Tout ce que dépensent les touristes ne peut pas être assimilé à la création de richesse associée au tourisme. Par exemple, le prix payé pour une nuit d’hôtel avec petit-déjeuner sert en partie à payer les aliments dont l’hôtel a besoin pour servir les petits-déjeuners, mais aussi des produits d’entretien pour le ménage, de l’énergie pour le chauffage… qui constituent des consommations intermédiaires. Ces consommations intermédiaires doivent ainsi être retirées du montant de la dépense des touristes pour mesurer la valeur ajoutée directement produite par l’hôtel.

En outre, certaines dépenses des touristes portent sur des biens et services qui n’ont pas été produits en France mais ont été importés. Représentant des montants nettement moins élevés que les consommations intermédiaires, le montant de ces importations est également à retirer pour calculer la valeur ajoutée. Par exemple, un souvenir qu’un visiteur achète lors de son séjour en France a pu être fabriqué à l’étranger et seul l’écart entre son prix de vente et son prix d’importation compte dans la valeur ajoutée.

Au total, le PIB du tourisme correspond à la somme des valeurs ajoutées directement liées au tourisme dans chaque secteur d’activité, c’est-à-dire aux dépenses des touristes desquelles sont retirées les consommations intermédiaires et les importations, à laquelle on ajoute les impôts et on retire les subventions. En 2021, les dépenses des touristes, dites aussi « consommation touristique intérieure », sont estimées à 140 milliards d’euros. En retirant les consommations intermédiaires et les importations de biens et services, on aboutit au PIB direct du tourisme, estimé à 75,7 milliards d’euros.
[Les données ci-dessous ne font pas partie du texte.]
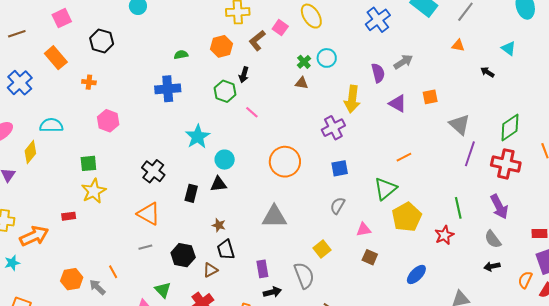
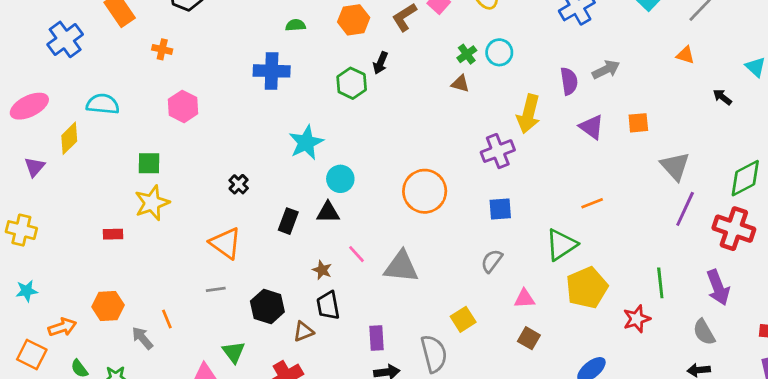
pink line: (252, 112) -> (356, 254), moved
black cross: (153, 171) -> (239, 184), size x0.6
orange arrow: (34, 236) -> (62, 327), moved, size x0.7
orange hexagon: (72, 279) -> (108, 306), moved

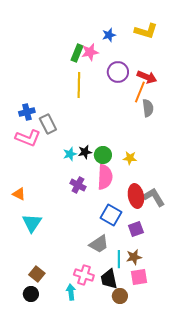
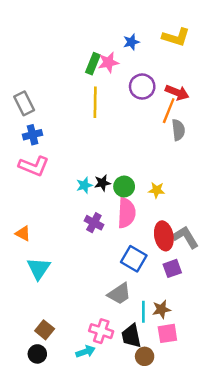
gray rectangle: (48, 124) -> (24, 103), moved
purple square: (136, 229) -> (172, 268), moved
cyan arrow: (71, 292) -> (86, 352), turned 77

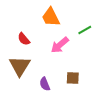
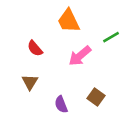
brown triangle: (20, 66) -> (30, 82), size x0.6
brown square: (73, 78) -> (96, 97), turned 32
Si on reprend l’exemple de la restauration, ce secteur crée 32,9 milliards d’euros de valeur ajoutée en 2021. Considérant que 20 % de l’activité de restauration est touristique cette année là, la valeur ajoutée directe du tourisme pour les restaurants et cafés s’établit ainsi à 6,7 milliards d’euros.

La clientèle domestique génère les trois quarts du PIB touristique en 2021

Quelle part du PIB touristique relève de la clientèle domestique, c’est-à-dire les touristes résidents qui consomment en France, et quelle part dépend des touristes non-résidents, qui viennent de l’étranger ? Ces derniers dépensent individuellement davantage que les touristes résidents, par exemple dans la restauration. Mais comme ils sont beaucoup moins nombreux, la dépense touristique dépend majoritairement de la clientèle résidente : en 2021, celle-ci contribue à 72 % de la dépense touristique. C’était 64 % en 2019, la clientèle étrangère ayant été partiellement absente du fait de la crise sanitaire en 2021. La clientèle domestique génère ainsi l’essentiel du PIB touristique.

Deux guides de référence pour évaluer le poids économique du tourisme
Pour que les données soient comparables entre pays et dans le temps, l’Insee applique des méthodes conformes aux recommandations internationales. Plusieurs pays se sont ainsi dotés dans les années 1990 de grandeurs économiques issues de leur comptabilité nationale pour tenter d’estimer le poids économique du tourisme. Les travaux ont été progressivement repris puis synthétisés par les organisations internationales (ONU, OCDE, Union européenne), aboutissant à deux guides de référence : un guide précisant les concepts et le champ du tourisme (IRTS) et un autre définissant un compte satellite du tourisme (TSA-RMF). Les concepts et les méthodes de mesure économique du tourisme sont ainsi stabilisés depuis 2008 au niveau international.